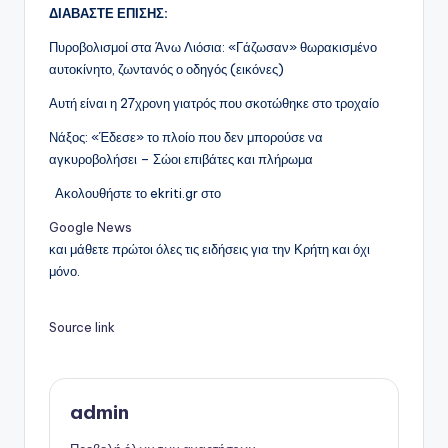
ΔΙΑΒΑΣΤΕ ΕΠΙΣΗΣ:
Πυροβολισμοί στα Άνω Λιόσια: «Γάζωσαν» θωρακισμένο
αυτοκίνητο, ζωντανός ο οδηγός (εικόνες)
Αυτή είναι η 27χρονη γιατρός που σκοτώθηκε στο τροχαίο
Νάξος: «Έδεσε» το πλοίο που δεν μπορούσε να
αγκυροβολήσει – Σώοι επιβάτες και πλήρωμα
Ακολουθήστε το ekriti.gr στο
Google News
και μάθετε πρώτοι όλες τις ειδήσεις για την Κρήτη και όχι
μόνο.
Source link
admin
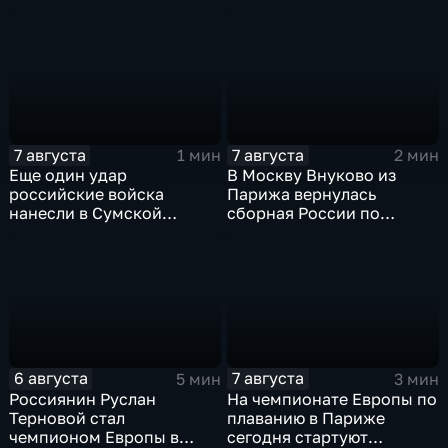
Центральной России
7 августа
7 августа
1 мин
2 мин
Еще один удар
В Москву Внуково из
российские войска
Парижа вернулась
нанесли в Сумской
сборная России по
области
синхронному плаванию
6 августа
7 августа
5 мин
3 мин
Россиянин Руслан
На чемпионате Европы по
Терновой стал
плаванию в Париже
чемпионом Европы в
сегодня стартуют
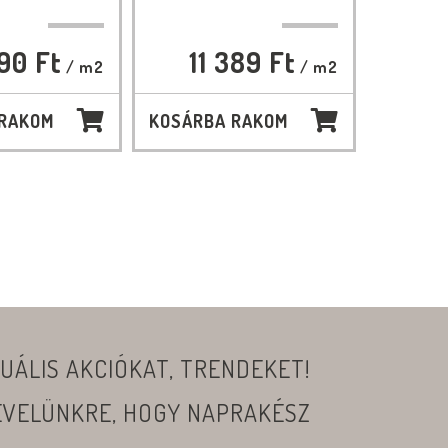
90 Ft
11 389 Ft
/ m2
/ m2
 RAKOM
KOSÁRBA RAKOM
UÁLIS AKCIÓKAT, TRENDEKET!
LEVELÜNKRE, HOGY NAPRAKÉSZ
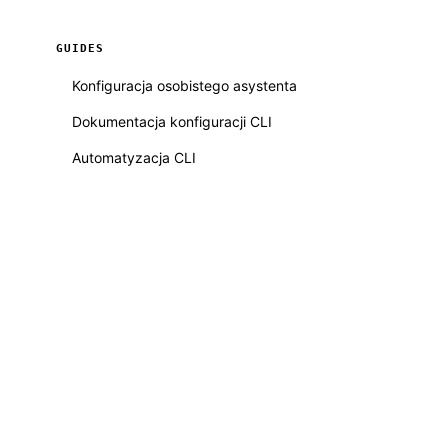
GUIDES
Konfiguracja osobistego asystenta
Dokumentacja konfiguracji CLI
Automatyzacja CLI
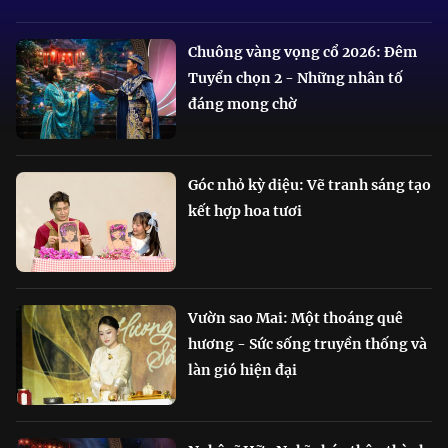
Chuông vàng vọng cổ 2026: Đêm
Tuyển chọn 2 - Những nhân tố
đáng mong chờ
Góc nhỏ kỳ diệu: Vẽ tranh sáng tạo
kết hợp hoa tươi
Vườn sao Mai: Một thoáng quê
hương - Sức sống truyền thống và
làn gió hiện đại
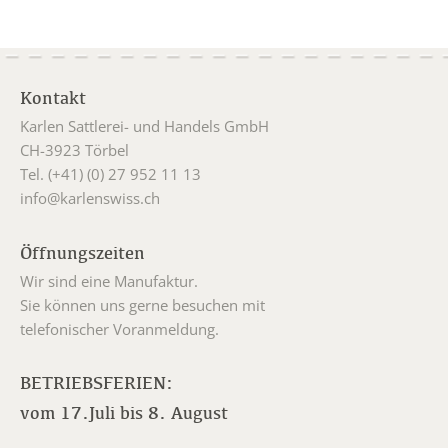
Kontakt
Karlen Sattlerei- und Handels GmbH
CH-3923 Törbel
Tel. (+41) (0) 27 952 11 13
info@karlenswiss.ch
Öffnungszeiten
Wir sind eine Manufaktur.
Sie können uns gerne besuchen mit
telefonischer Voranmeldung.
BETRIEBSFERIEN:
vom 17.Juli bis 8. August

◇ ◇ ◇ ◇ ◇

# Work required
Respond with the exact lines above running from the one containing "Центральной России" to the one containing "KOSÁRBA RAKOM", both ends kept and no pictures included.

# Task answer
Центральной России
7 августа
7 августа
1 мин
2 мин
Еще один удар
В Москву Внуково из
российские войска
Парижа вернулась
нанесли в Сумской
сборная России по
области
синхронному плаванию
6 августа
7 августа
5 мин
3 мин
Россиянин Руслан
На чемпионате Европы по
Терновой стал
плаванию в Париже
чемпионом Европы в
сегодня стартуют
90 Ft
11 389 Ft
/ m2
/ m2
 RAKOM
KOSÁRBA RAKOM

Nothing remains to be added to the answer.